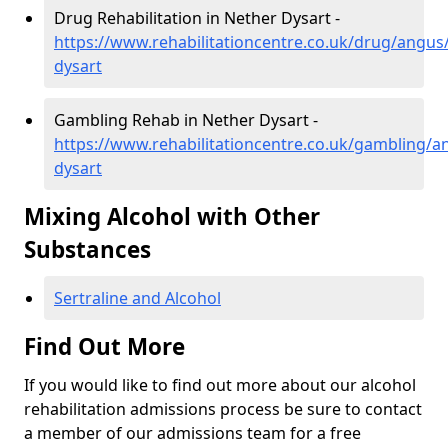
Drug Rehabilitation in Nether Dysart -
https://www.rehabilitationcentre.co.uk/drug/angus
dysart
Gambling Rehab in Nether Dysart -
https://www.rehabilitationcentre.co.uk/gambling/a
dysart
Mixing Alcohol with Other
Substances
Sertraline and Alcohol
Find Out More
If you would like to find out more about our alcohol
rehabilitation admissions process be sure to contact
a member of our admissions team for a free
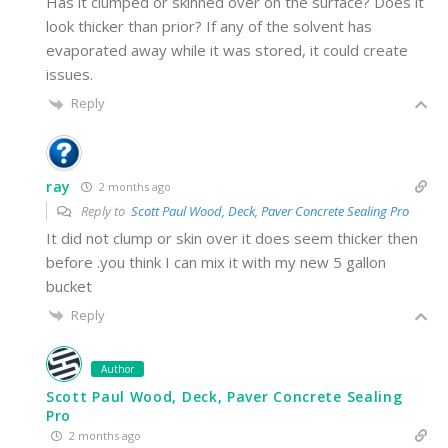
Has it clumped or skinned over on the surface? Does it
look thicker than prior? If any of the solvent has
evaporated away while it was stored, it could create
issues.
Reply
ray
2 months ago
Reply to
Scott Paul Wood, Deck, Paver Concrete Sealing Pro
It did not clump or skin over it does seem thicker then
before .you think I can mix it with my new 5 gallon
bucket
Reply
Author
Scott Paul Wood, Deck, Paver Concrete Sealing
Pro
2 months ago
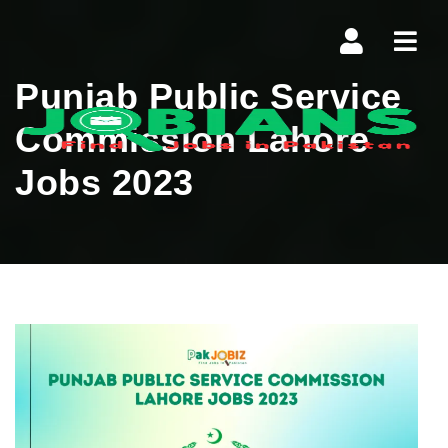
Navi
Punjab Public Service
Commission Lahore
Jobs 2023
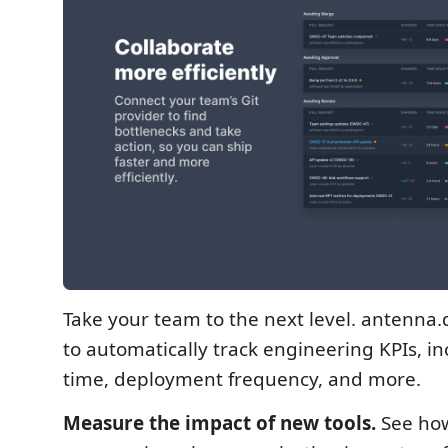
Take your team to the next level. antenna.
to automatically track engineering KPIs, in
time, deployment frequency, and more.
Measure the impact of new tools.
See how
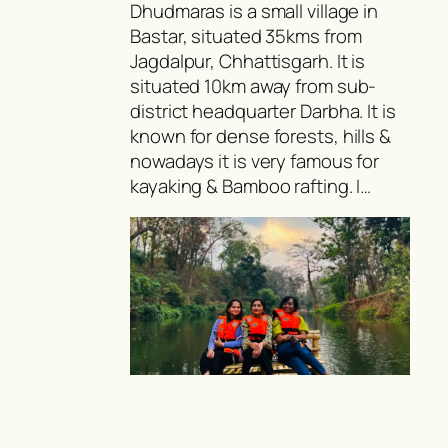
Dhudmaras is a small village in
Bastar, situated 35kms from
Jagdalpur, Chhattisgarh. It is
situated 10km away from sub-
district headquarter Darbha. It is
known for dense forests, hills &
nowadays it is very famous for
kayaking & Bamboo rafting. I…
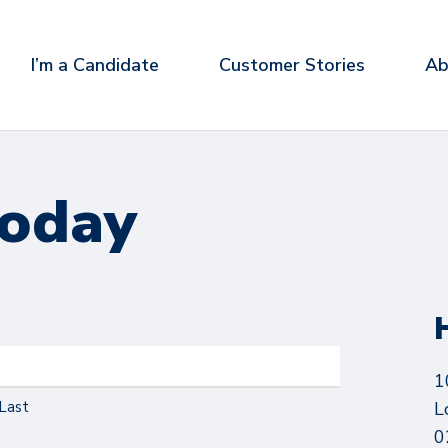
I’m a Candidate
Customer Stories
Ab
today
1
Last
L
0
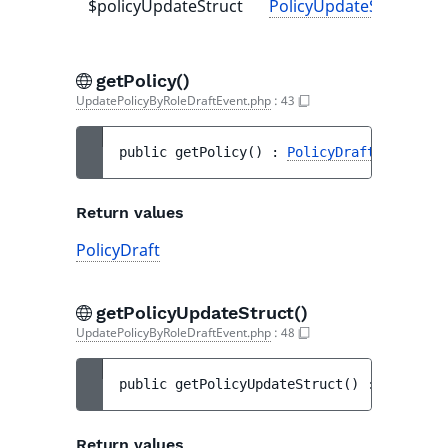
$policyUpdateStruct
PolicyUpdateStruct
-
getPolicy()
UpdatePolicyByRoleDraftEvent.php
:
43
public 
getPolicy
(
)
 : 
PolicyDraft
Return values
PolicyDraft
getPolicyUpdateStruct()
UpdatePolicyByRoleDraftEvent.php
:
48
public 
getPolicyUpdateStruct
(
)
 : 
PolicyUp
Return values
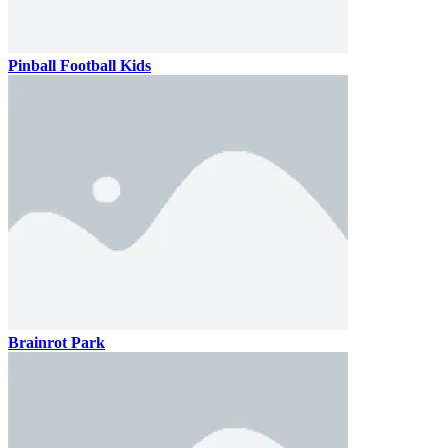
Pinball Football Kids
Brainrot Park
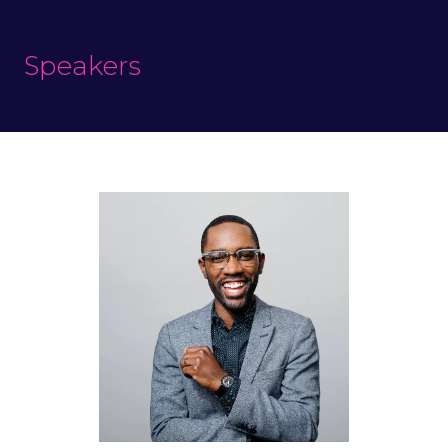
Speakers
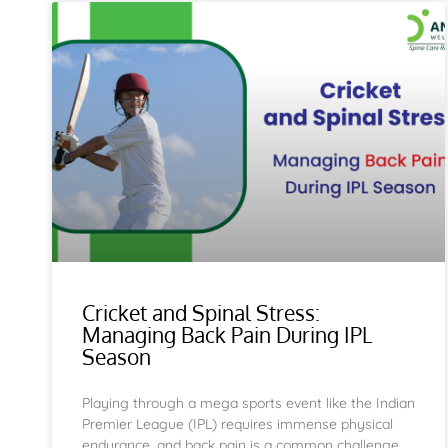
Cricket and Spinal Stress:
Managing Back Pain During IPL
Season
Playing through a mega sports event like the Indian
Premier League (IPL) requires immense physical
endurance, and back pain is a common challenge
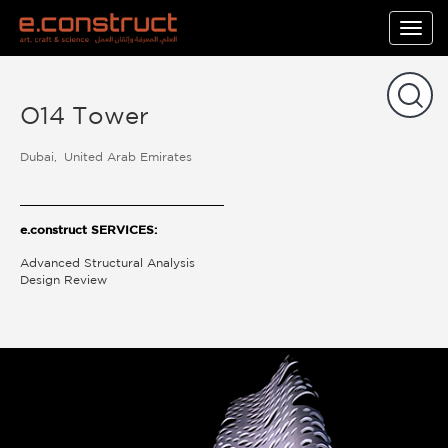
Togg
navig
O14 Tower
Dubai
United Arab Emirates
e.construct SERVICES:
Advanced Structural Analysis
Design Review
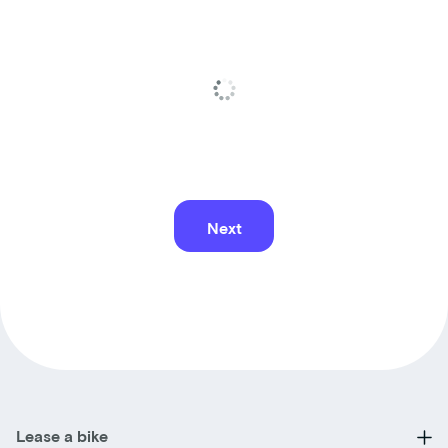
Next
Lease a bike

^^^^^^^^^^^^^^^^

- **Aim of the exercise**: Scan the records above and show every line in which the word "https" occurs.

- **Solution to the problem**:
https://www.rehabilitationcentre.co.uk/drug/angus
https://www.rehabilitationcentre.co.uk/gambling/a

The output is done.